# [ASSIGNED TASK]
Starting at the line with "PREVISTA PARA 2027!" and ending at the line with "Gyorstöltés", print exactly the lines of the entries below. Pictures do not belong in the copy.

# [RECORDS TO USE]

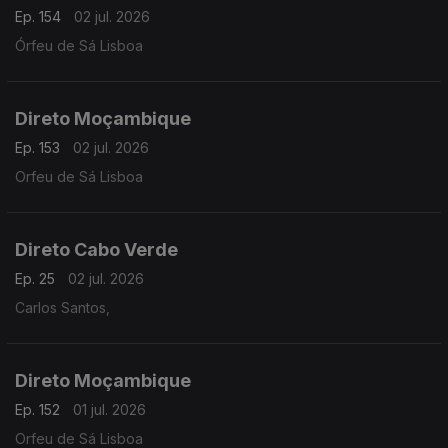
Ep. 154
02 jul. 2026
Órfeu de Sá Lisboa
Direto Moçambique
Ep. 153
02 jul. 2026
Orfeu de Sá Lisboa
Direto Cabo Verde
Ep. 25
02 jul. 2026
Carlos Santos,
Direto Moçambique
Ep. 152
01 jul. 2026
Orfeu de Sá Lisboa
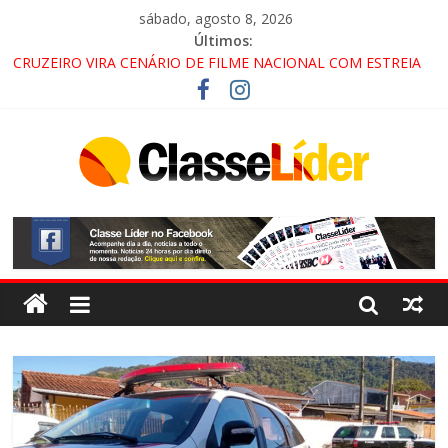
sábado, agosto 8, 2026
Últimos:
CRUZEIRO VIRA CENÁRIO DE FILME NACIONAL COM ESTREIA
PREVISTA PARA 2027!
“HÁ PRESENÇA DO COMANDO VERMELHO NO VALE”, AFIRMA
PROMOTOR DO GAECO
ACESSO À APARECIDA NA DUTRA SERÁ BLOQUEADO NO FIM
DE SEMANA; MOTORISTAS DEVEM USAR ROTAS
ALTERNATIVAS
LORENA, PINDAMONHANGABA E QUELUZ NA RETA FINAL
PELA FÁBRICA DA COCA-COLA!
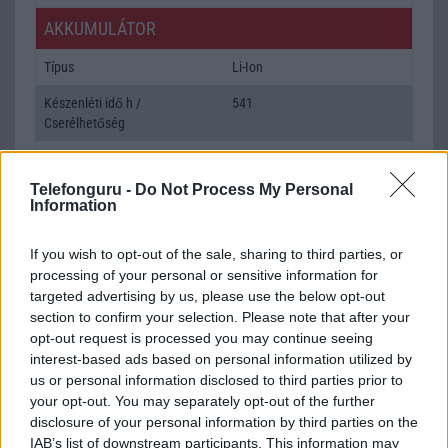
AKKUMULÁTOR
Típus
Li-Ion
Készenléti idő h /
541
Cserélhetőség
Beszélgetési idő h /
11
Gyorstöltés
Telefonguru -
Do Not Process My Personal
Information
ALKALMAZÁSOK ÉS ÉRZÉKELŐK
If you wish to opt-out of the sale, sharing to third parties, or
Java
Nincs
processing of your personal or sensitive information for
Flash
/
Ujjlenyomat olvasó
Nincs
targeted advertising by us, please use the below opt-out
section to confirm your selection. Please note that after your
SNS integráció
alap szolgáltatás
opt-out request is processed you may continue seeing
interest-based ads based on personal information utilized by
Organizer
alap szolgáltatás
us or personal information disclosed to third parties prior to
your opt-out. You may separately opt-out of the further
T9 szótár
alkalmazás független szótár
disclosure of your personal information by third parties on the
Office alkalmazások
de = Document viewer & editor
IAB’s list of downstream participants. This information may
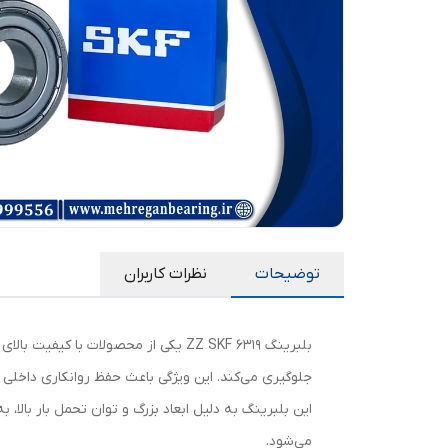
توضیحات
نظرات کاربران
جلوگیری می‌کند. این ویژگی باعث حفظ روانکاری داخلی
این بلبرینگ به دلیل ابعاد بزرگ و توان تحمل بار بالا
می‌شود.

# [EXPECTED ANSWER]
PREVISTA PARA 2027!
“HÁ PRESENÇA DO COMANDO VERMELHO NO VALE”, AFIRMA
PROMOTOR DO GAECO
ACESSO À APARECIDA NA DUTRA SERÁ BLOQUEADO NO FIM
DE SEMANA; MOTORISTAS DEVEM USAR ROTAS
ALTERNATIVAS
LORENA, PINDAMONHANGABA E QUELUZ NA RETA FINAL
PELA FÁBRICA DA COCA-COLA!
AKKUMULÁTOR
Típus
Li-Ion
Készenléti idő h /
541
Cserélhetőség
Beszélgetési idő h /
11
Gyorstöltés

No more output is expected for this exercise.